According to Robin Ellison, partner at Pinsent Masons, expats need to consider whether or not their state pension will be index-linked in their new home.
This, he said, is because the agreement the UK currently has regarding the protection of state pensions with some countries does not apply across the board.
As a result, Britons who are relocating overseas might need to adopt different methods to safeguard the interest on their pensions.
Mr Ellison said expats from the UK will also need to consider how their move abroad will impact on their tax bill, as they could end up being taxed twice.
"In some cases, their pension will be taxed in this country and when they receive it they will be taxed in their resident country as well," he commented.

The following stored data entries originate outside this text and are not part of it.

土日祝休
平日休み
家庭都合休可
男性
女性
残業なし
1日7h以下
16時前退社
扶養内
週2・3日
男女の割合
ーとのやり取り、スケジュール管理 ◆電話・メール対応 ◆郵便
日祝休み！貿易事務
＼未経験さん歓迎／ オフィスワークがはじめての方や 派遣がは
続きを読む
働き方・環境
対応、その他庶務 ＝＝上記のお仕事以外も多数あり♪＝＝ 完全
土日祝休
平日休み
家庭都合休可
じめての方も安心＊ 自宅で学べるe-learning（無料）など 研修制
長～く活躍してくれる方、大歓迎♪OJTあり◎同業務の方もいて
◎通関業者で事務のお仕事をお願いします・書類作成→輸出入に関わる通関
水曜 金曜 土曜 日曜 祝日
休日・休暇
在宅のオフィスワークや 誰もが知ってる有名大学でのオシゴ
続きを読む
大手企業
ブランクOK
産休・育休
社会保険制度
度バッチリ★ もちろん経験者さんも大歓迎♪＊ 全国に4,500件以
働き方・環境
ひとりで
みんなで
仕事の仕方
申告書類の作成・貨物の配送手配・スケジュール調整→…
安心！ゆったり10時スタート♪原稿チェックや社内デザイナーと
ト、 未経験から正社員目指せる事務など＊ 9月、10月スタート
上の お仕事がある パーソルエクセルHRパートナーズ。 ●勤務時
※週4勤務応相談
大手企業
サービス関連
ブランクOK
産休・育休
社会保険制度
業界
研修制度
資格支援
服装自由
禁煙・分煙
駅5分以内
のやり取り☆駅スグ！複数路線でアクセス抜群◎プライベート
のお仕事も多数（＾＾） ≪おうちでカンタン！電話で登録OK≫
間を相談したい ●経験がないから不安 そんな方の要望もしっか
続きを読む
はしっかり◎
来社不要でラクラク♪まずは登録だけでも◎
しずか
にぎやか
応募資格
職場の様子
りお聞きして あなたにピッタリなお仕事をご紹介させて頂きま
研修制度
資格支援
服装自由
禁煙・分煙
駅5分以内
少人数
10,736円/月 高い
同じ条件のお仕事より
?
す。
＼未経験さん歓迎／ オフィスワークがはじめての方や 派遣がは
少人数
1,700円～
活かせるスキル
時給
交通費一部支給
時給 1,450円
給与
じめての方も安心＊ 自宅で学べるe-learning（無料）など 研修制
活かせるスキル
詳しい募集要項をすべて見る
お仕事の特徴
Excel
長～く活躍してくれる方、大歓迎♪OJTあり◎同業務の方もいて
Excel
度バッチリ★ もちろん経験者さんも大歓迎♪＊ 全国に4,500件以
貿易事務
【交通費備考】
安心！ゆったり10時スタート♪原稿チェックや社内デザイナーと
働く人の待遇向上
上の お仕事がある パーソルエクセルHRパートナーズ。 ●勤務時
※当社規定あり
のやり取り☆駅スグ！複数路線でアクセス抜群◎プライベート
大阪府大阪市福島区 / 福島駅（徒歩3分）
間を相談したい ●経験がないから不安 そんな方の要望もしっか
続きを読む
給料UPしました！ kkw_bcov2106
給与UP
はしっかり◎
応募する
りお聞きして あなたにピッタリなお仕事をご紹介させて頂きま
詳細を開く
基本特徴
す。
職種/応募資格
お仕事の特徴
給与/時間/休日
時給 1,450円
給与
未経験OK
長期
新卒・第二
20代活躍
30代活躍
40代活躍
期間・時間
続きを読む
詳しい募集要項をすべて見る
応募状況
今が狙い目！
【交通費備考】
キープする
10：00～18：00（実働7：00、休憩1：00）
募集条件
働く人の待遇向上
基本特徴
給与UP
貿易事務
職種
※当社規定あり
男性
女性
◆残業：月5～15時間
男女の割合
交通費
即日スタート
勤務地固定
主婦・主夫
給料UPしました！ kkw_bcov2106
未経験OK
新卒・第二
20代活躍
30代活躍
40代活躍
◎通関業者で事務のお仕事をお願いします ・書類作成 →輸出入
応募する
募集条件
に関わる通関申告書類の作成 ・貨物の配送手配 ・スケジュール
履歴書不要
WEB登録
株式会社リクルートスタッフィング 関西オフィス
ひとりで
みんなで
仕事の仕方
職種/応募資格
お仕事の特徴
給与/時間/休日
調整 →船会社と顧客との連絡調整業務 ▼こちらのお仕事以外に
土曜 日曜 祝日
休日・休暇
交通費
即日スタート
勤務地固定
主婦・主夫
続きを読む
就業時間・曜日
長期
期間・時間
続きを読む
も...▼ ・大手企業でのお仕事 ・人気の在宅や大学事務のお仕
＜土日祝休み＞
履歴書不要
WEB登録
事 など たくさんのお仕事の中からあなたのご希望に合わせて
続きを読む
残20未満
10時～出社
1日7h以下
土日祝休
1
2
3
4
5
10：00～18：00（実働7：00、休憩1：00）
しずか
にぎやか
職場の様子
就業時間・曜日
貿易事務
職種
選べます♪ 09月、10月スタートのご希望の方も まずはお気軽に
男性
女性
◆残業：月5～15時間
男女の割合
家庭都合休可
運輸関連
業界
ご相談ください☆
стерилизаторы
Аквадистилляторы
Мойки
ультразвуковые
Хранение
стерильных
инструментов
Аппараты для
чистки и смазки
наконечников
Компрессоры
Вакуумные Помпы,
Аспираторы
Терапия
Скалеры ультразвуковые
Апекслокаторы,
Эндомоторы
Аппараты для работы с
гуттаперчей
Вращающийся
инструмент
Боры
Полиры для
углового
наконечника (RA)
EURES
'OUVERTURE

Mr Ellison noted that some people might consider the option of claiming one pension from their country of birth and another from their new home.
However, he said it is unlikely that a person will be able to adopt this approach, as state pension systems usually "require residence and an earnings record".
Furthermore, he pointed out that many countries have rules in place to stop so-called pensions shopping.
"Normally the claim has to be made in a local language, so if you're not familiar with a local language, that is a real problem," Mr Ellison stated.
"Claiming a pension from a foreign country is not impossible but difficult."
Mr Ellison encouraged those who are unsure about their pension situation to speak with an independent financial adviser before relocating overseas, as they will understand all the relevant issues.
He said this can be "absolutely critical" to the success of any move to another country and could make a "huge difference" to an expat's finances.